What you will do :: A complete answer lists every line of the entries below where the string "otro" appears.

[Source records]
══════════

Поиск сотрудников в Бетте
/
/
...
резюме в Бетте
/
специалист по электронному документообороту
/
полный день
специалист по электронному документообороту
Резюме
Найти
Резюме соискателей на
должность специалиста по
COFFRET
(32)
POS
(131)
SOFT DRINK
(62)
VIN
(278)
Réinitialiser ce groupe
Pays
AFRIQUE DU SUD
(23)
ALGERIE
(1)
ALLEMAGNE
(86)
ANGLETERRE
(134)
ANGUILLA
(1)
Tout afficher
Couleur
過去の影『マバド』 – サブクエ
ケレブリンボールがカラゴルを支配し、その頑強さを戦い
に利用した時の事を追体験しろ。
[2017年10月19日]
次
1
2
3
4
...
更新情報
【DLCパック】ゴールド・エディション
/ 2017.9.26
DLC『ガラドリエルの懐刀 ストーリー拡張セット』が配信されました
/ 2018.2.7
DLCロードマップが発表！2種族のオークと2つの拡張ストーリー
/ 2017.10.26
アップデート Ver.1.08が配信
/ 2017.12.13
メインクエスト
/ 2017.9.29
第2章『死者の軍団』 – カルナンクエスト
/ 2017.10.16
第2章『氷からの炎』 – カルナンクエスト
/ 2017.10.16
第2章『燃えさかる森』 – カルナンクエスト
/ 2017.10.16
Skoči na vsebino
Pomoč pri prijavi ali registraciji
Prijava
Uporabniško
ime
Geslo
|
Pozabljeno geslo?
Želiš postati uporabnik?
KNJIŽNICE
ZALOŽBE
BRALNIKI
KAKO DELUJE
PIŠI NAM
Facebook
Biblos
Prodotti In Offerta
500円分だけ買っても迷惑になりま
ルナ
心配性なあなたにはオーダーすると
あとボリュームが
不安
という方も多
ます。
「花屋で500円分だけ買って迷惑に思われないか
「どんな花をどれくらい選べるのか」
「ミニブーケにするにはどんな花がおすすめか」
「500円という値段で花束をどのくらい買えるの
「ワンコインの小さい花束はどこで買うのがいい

══════════

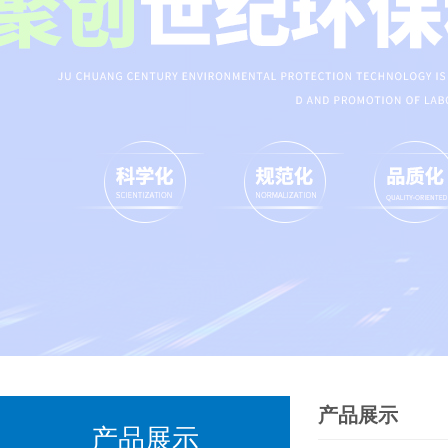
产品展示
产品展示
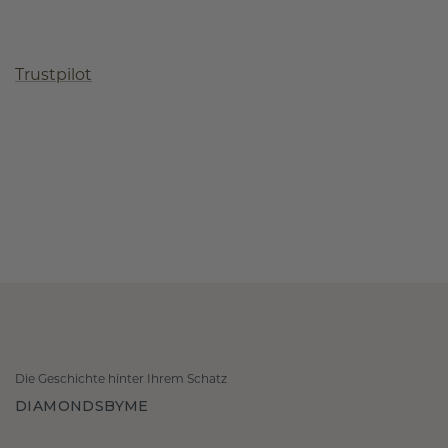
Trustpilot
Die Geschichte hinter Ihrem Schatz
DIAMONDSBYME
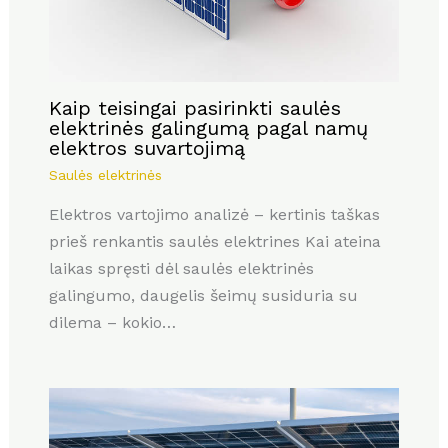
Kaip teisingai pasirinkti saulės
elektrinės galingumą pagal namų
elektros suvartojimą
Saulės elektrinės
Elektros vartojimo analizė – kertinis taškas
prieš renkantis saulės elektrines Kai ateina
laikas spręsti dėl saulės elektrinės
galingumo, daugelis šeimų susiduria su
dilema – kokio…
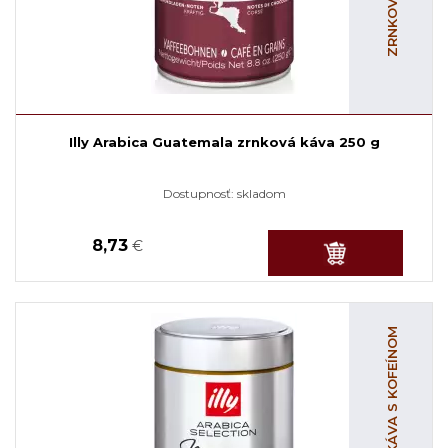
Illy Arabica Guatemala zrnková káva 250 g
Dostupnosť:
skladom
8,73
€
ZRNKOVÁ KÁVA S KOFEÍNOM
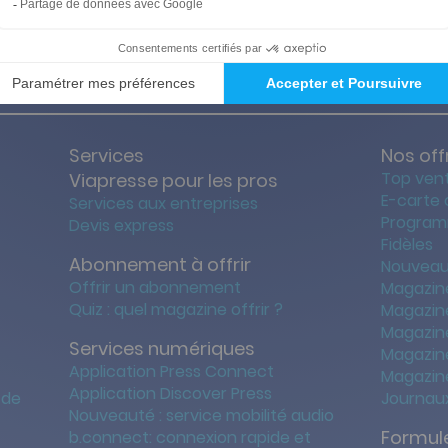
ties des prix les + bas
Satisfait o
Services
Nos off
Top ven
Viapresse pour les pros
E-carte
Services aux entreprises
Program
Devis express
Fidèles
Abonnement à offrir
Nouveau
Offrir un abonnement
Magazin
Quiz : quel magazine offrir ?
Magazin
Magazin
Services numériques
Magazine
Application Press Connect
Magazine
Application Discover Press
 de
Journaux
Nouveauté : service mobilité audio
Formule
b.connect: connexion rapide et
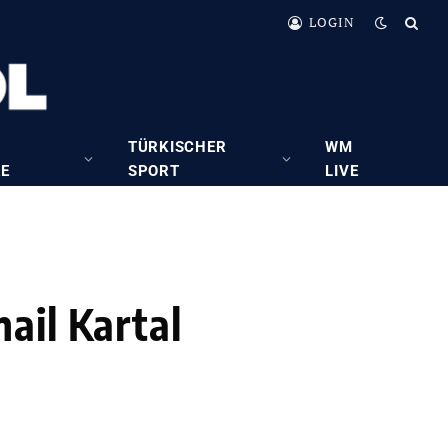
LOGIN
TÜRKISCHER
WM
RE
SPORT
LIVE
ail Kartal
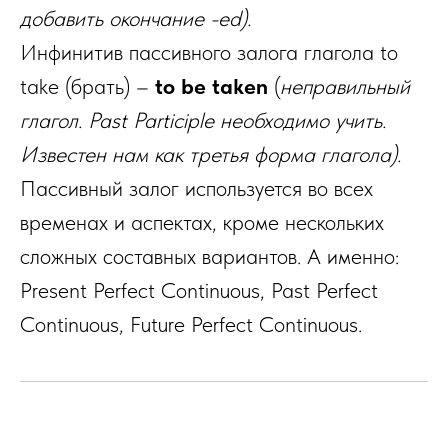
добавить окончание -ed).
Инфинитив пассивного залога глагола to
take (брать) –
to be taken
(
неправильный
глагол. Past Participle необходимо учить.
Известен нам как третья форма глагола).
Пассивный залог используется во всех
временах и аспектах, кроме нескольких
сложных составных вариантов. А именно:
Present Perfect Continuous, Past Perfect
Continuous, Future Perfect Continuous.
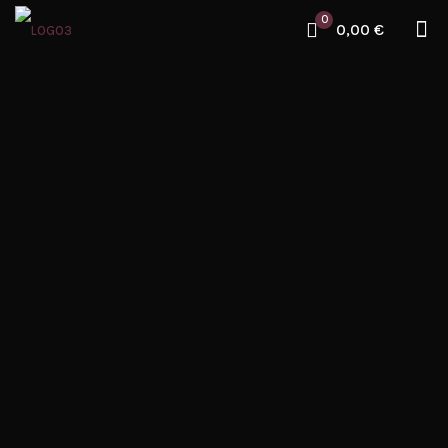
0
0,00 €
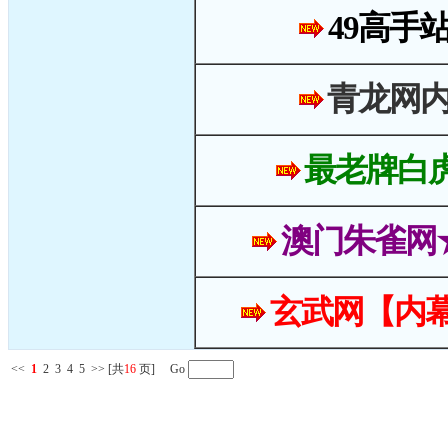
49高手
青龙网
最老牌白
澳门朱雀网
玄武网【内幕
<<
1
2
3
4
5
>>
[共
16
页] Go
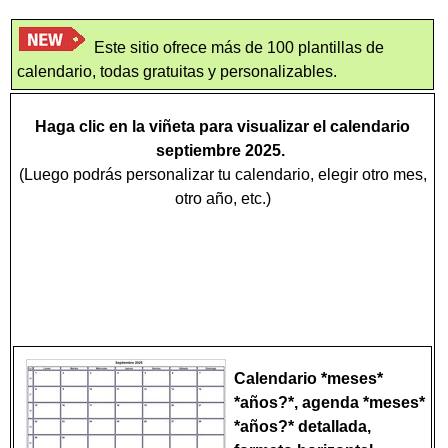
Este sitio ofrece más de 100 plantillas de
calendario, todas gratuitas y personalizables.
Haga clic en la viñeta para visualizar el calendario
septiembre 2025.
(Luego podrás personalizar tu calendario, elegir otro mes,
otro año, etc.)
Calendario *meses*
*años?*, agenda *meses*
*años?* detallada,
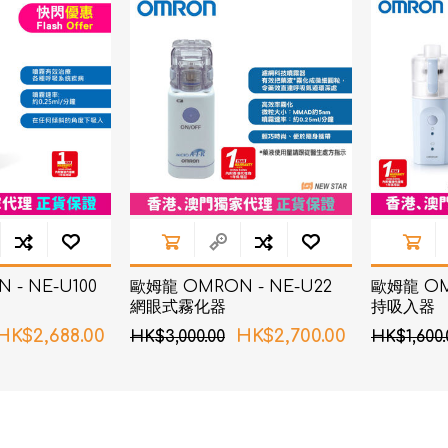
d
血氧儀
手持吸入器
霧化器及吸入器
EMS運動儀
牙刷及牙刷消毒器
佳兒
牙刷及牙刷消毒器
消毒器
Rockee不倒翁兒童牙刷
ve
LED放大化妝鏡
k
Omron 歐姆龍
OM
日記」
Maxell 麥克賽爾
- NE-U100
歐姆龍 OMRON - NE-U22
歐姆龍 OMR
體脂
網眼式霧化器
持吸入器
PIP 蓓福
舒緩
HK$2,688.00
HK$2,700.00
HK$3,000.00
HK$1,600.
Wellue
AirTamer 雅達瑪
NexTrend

══════════

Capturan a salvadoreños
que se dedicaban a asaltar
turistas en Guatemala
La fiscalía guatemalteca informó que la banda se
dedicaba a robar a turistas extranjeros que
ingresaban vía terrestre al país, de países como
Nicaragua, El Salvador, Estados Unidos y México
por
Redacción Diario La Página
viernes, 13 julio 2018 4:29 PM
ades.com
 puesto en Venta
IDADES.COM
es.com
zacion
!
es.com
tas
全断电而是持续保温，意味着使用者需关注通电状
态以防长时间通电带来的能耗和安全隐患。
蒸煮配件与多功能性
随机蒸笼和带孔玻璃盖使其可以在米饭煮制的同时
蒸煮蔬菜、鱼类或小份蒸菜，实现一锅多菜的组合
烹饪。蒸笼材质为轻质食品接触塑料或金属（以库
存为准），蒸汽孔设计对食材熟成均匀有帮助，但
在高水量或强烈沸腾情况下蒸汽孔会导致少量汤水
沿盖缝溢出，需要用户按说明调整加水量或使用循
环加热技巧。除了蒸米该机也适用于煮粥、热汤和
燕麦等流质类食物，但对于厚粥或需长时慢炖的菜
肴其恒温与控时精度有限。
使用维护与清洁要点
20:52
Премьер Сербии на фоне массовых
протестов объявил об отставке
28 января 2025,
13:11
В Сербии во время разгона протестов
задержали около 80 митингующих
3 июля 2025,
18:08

══════════

Response area ::
(Luego podrás personalizar tu calendario, elegir otro mes,
otro año, etc.)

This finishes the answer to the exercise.